Common: Common bald cypress
Origin: Native American tree found along Atlantic and Gulf coastal plains, lower Mississippi valley, and bottomlands of large southern rivers
Light: Full sun or light shade
Water: Best growth on moist, rich soils. Does well in permanently wet areas of the landscape. Can tolerate dry soil. Commonly grows in swamps, along water courses, and in wetland areas.
Used as a specimen or in small groves, particularly in wet areas. Street tree. Makes dense screening and windbreak plant. Unusual and interesting tree often growing over 100 ft. in height. Broadtopped in the wild, but young and middle-aged trees are pyramidal. Twenty feet wide. Looks like an evergreen but is actually a deciduous tree and drops its leaves in the fall. Foliage is lacey and yellow-green, turning golden brown and then red before falling. Brown fibrous bark similar to that of cedars.

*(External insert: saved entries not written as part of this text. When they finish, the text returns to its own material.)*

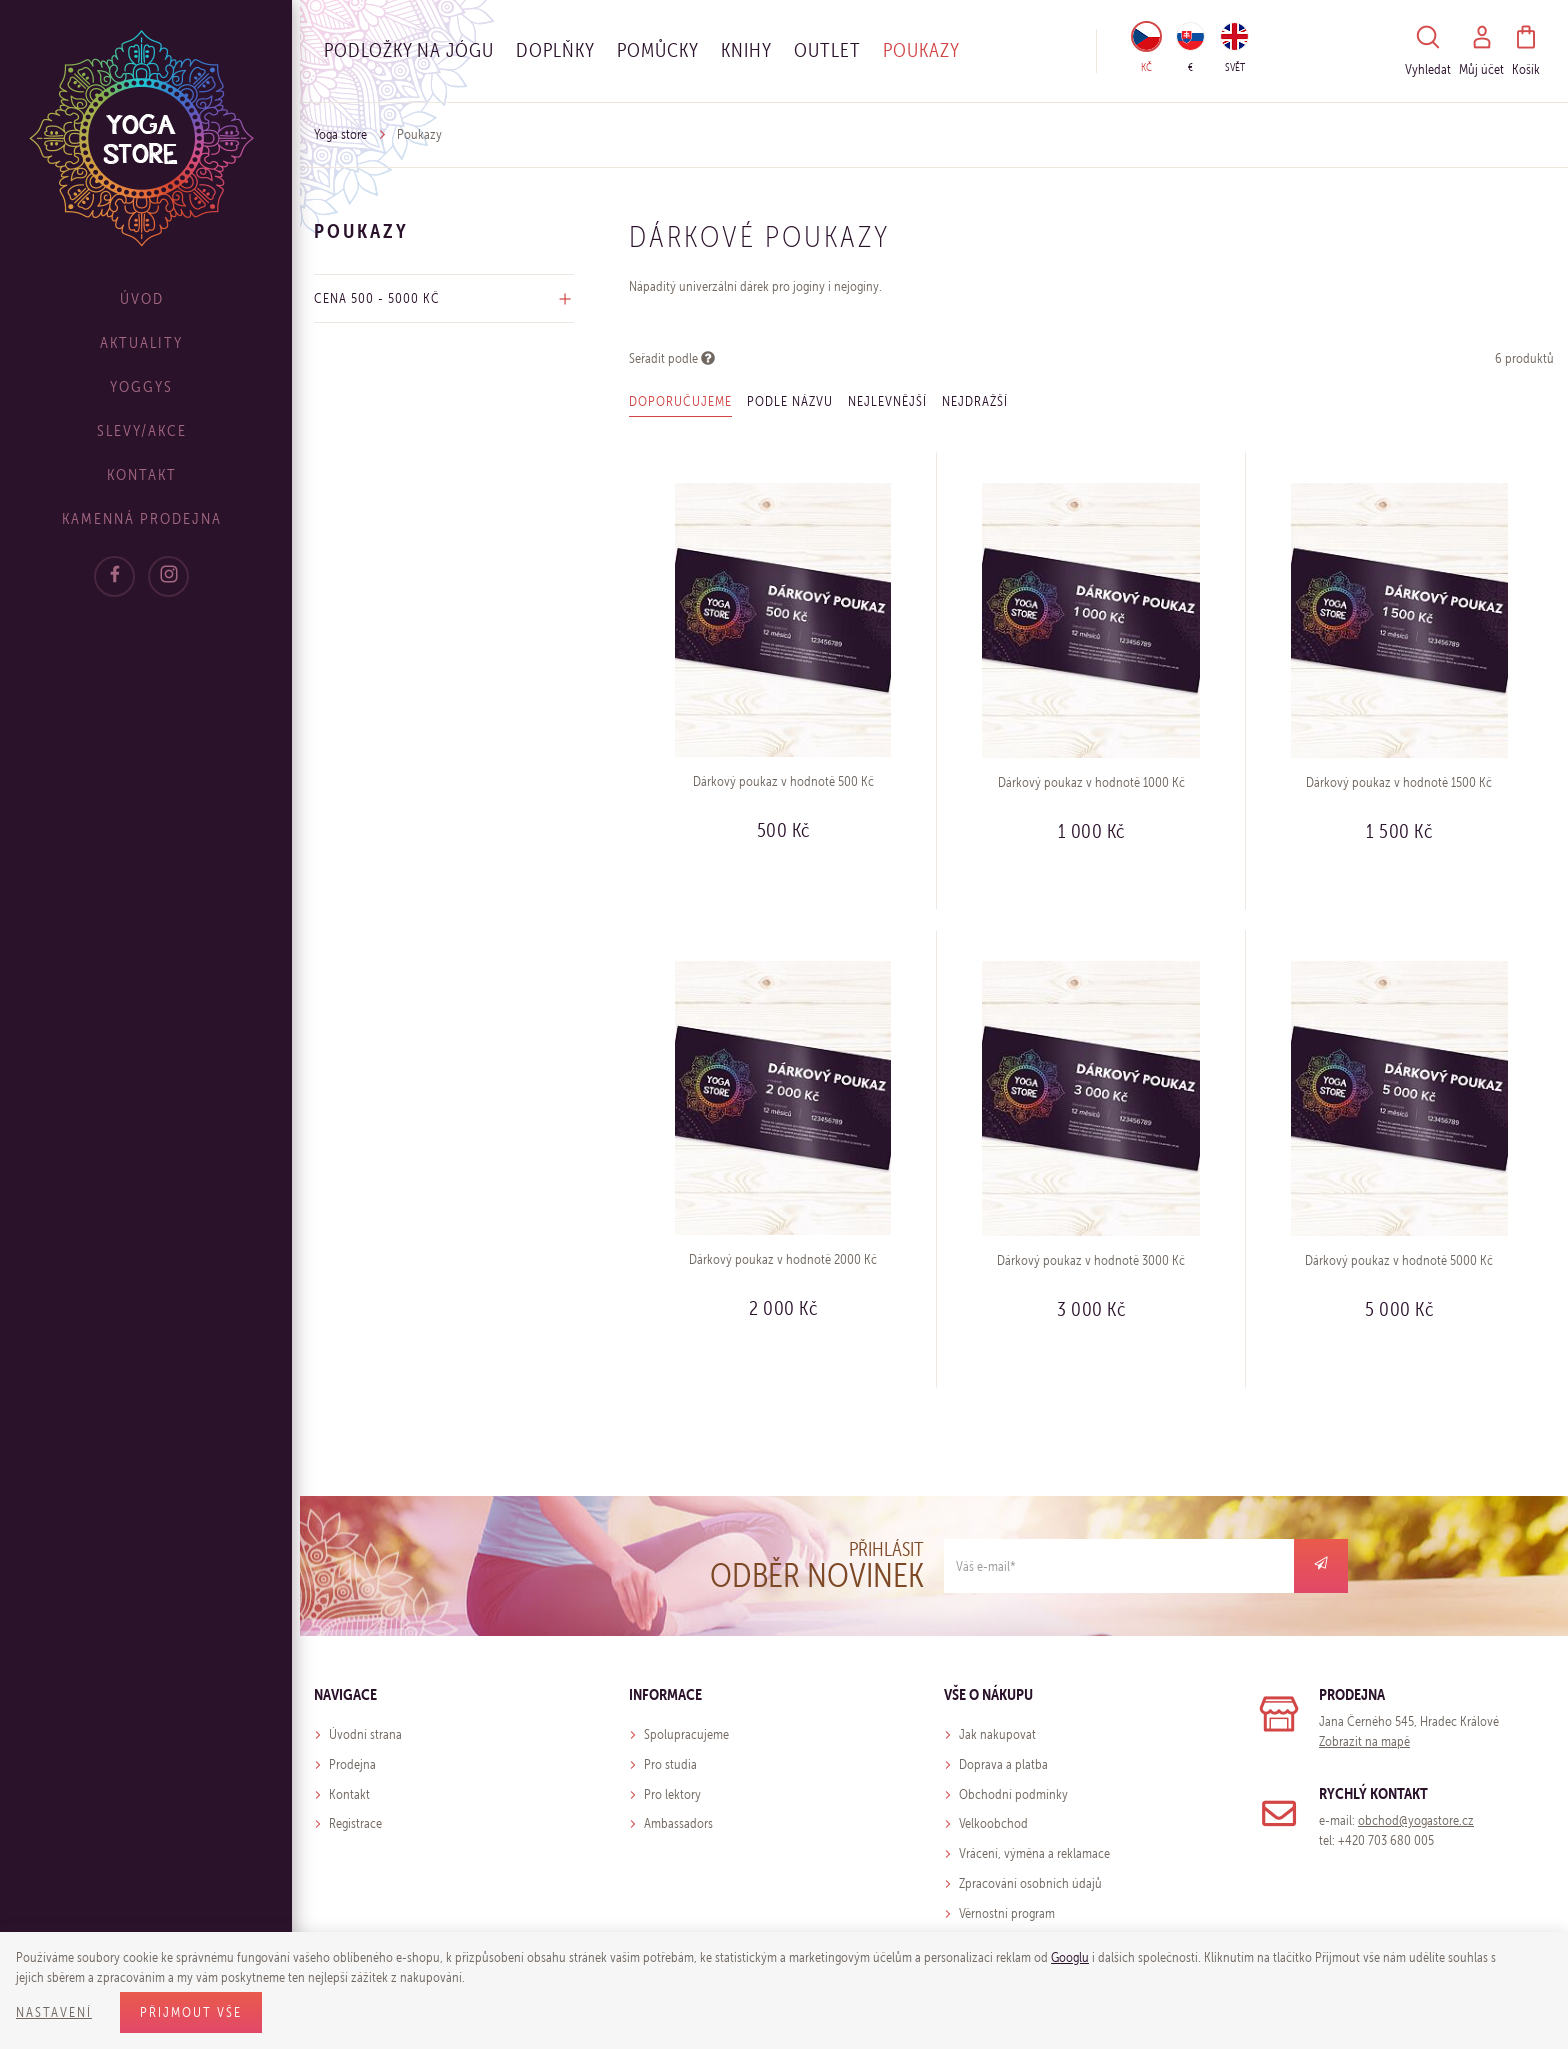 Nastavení (54, 2012)
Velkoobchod (993, 1823)
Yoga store (340, 134)
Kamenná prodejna (150, 518)
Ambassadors (678, 1823)
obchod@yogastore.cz (1416, 1820)
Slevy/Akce (150, 430)
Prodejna (352, 1764)
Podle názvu (790, 401)
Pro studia (670, 1764)
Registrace (355, 1823)
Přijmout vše (191, 2012)
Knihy (746, 50)
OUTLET (827, 50)
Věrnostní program (1007, 1913)
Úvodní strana (365, 1734)
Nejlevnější (887, 401)
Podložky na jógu (409, 50)
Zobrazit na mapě (1364, 1741)
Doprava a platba (1003, 1764)
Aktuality (150, 342)
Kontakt (150, 474)
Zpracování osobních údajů (1030, 1883)
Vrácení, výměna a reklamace (1034, 1853)
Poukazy (921, 50)
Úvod (150, 298)
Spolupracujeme (686, 1734)
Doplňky (555, 50)
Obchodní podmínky (1013, 1794)
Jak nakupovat (997, 1734)
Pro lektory (672, 1794)
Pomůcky (658, 50)
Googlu (1070, 1957)
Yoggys (150, 386)
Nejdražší (975, 401) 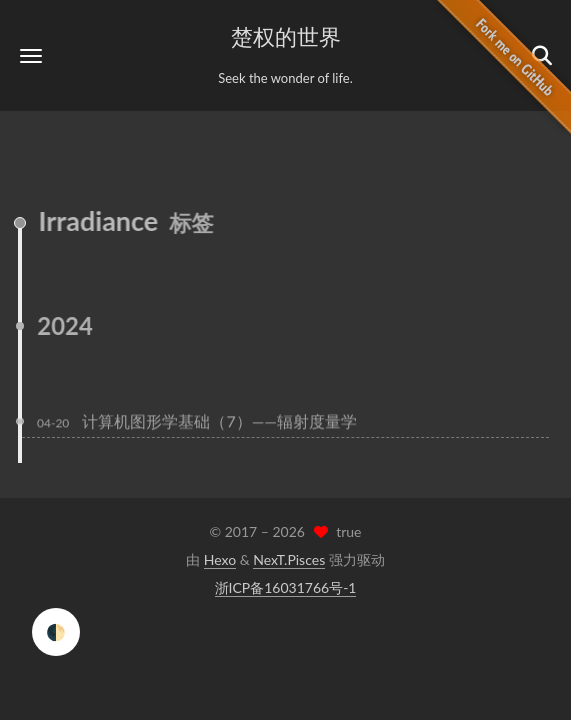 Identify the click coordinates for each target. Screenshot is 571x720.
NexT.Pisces (289, 559)
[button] (31, 55)
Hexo (220, 559)
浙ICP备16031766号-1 (286, 587)
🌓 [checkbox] (56, 631) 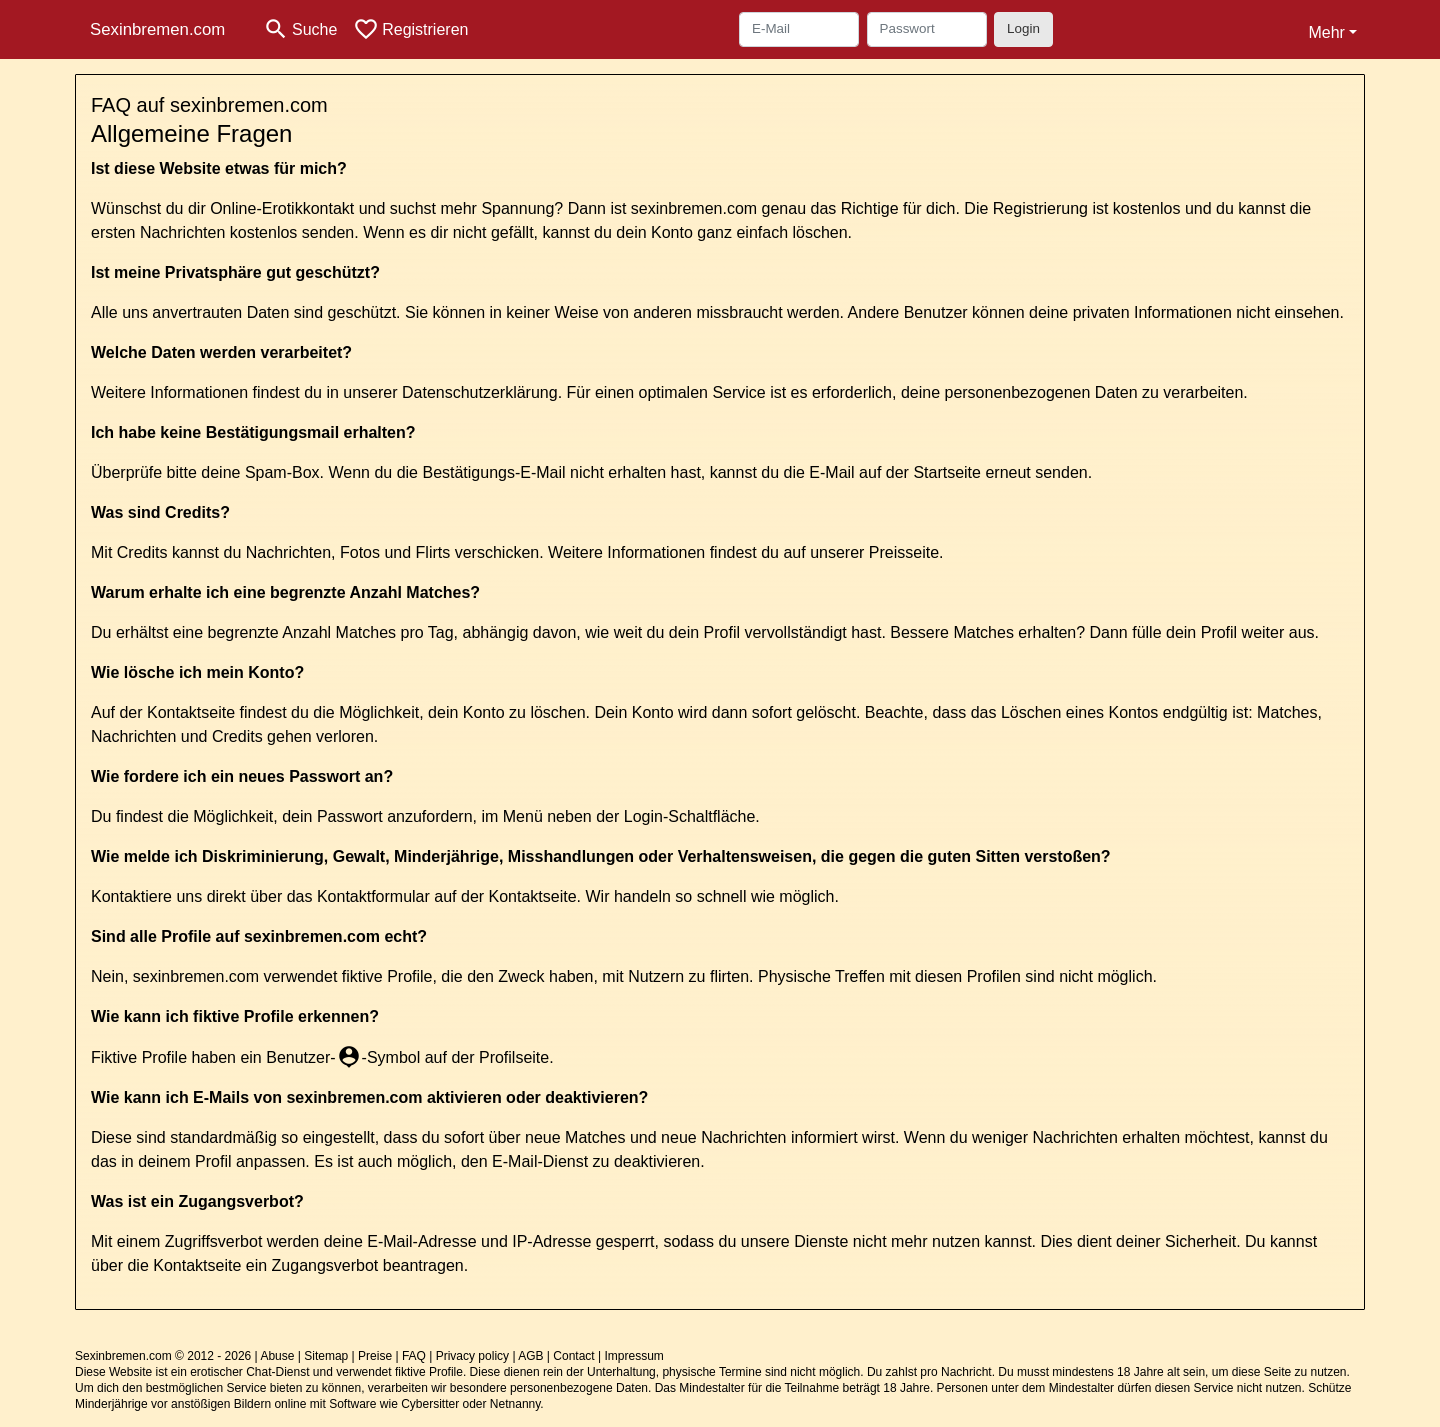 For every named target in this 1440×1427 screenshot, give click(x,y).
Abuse (277, 1356)
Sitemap (326, 1356)
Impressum (633, 1356)
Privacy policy (472, 1356)
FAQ (414, 1356)
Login (1023, 28)
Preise (375, 1356)
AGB (530, 1356)
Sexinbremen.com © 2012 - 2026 (163, 1356)
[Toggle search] (300, 29)
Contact (573, 1356)
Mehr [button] (1326, 32) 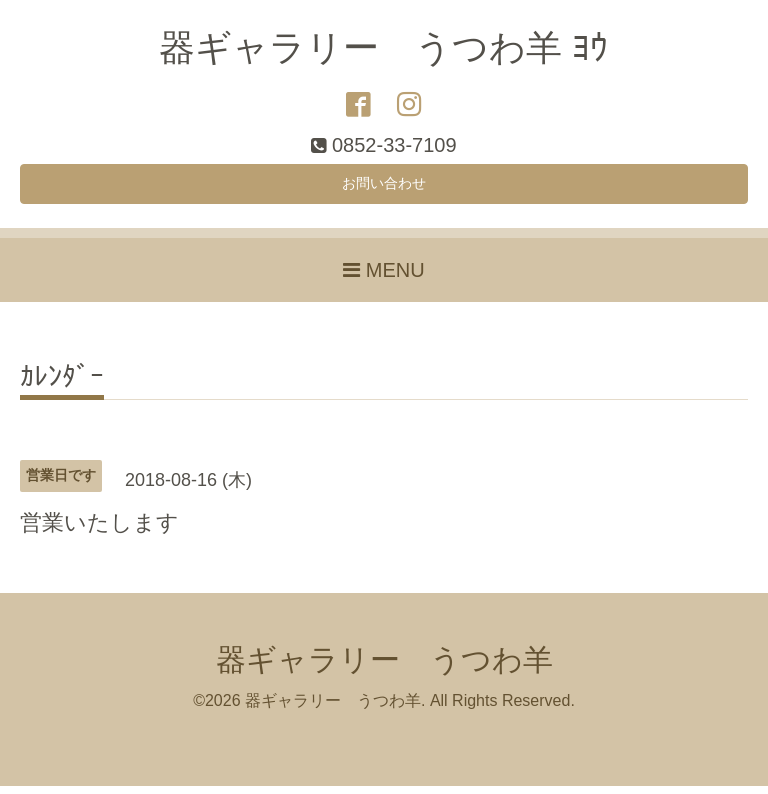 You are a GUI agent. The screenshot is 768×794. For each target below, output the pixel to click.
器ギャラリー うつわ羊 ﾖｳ (383, 47)
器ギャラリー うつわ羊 (384, 667)
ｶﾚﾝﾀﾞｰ (62, 386)
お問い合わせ (384, 187) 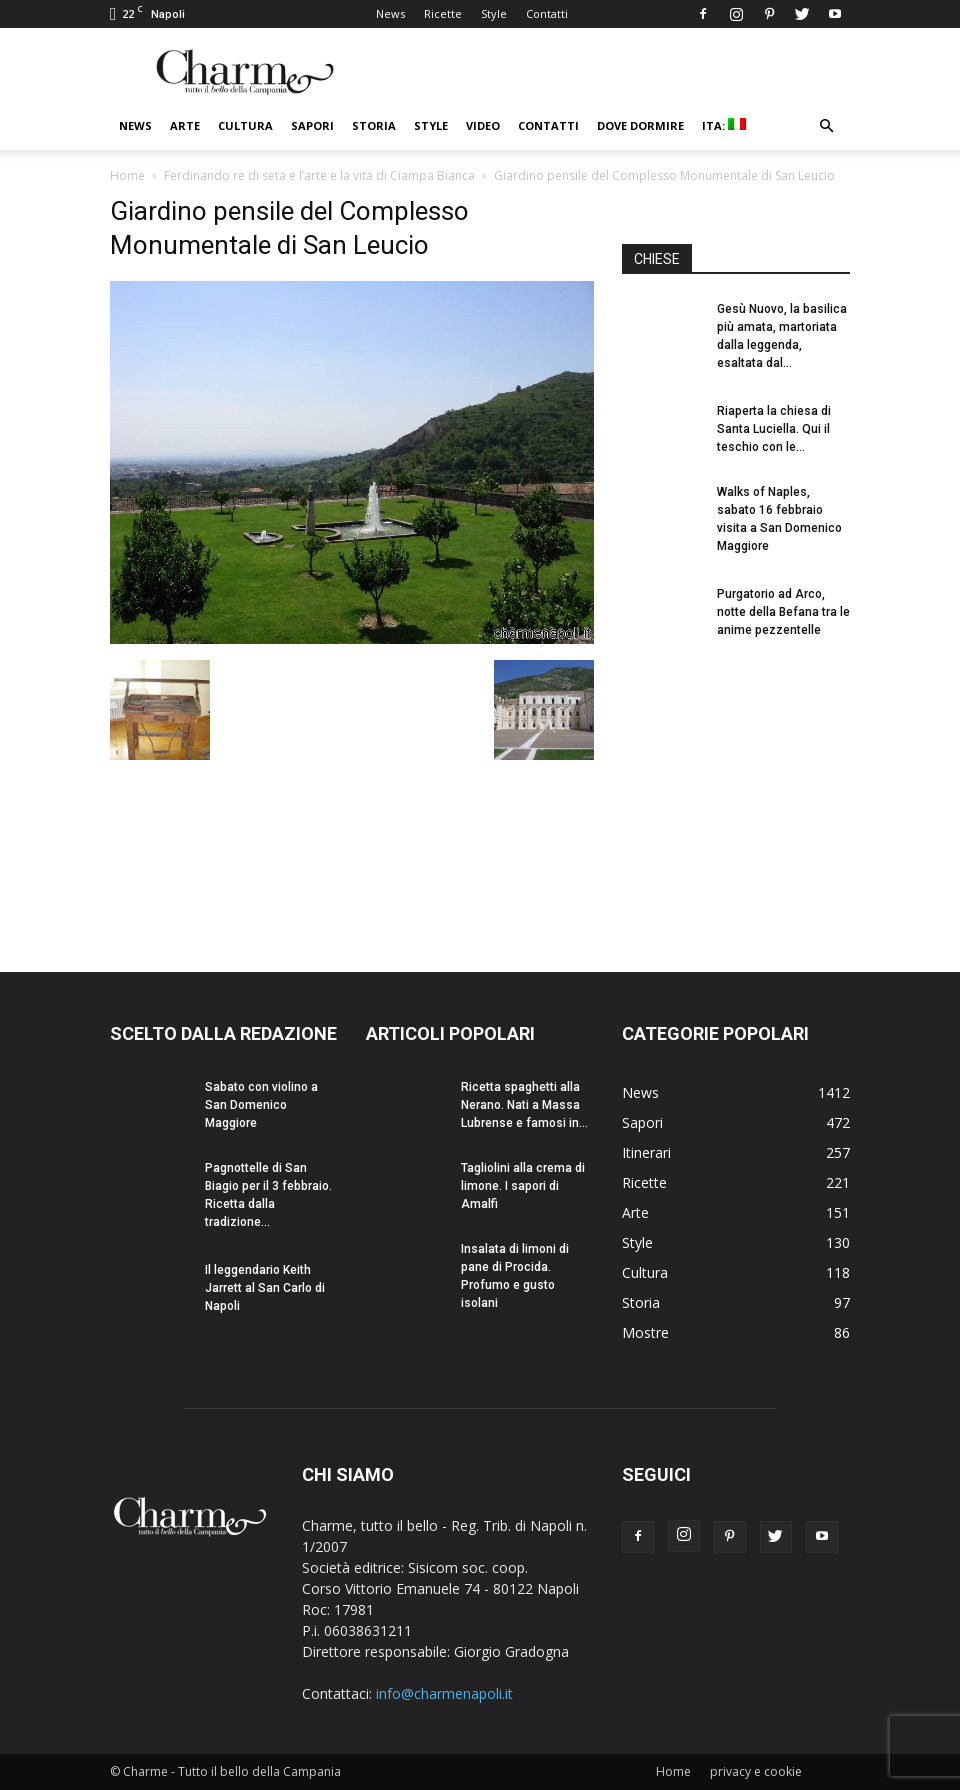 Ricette (443, 13)
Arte (185, 125)
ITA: (724, 125)
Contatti (547, 13)
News (390, 13)
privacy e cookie (756, 1771)
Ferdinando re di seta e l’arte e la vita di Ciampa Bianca (319, 175)
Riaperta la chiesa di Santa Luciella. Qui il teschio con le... (774, 429)
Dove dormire (640, 125)
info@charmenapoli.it (444, 1693)
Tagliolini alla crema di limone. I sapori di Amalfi (523, 1186)
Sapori (312, 125)
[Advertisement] (736, 788)
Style (494, 13)
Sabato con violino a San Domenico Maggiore (261, 1105)
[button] (826, 126)
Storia (374, 125)
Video (483, 125)
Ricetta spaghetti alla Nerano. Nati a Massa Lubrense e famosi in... (524, 1105)
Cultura (245, 125)
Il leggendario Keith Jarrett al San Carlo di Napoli (265, 1288)
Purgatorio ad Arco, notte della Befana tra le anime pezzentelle (783, 612)
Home (127, 175)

Good shade in summer and allows full sunlight after leaf fall in winter. No flowers, insignificant fruit. The wood of the bald cypress is fairly durable and has many uses in outdoor construction. Resins obtained from the cones have been used as an analgesic in fold remedies for skin diseases. A bald cypress is located near the Methodist Church parking lot, west of the Nursing Building.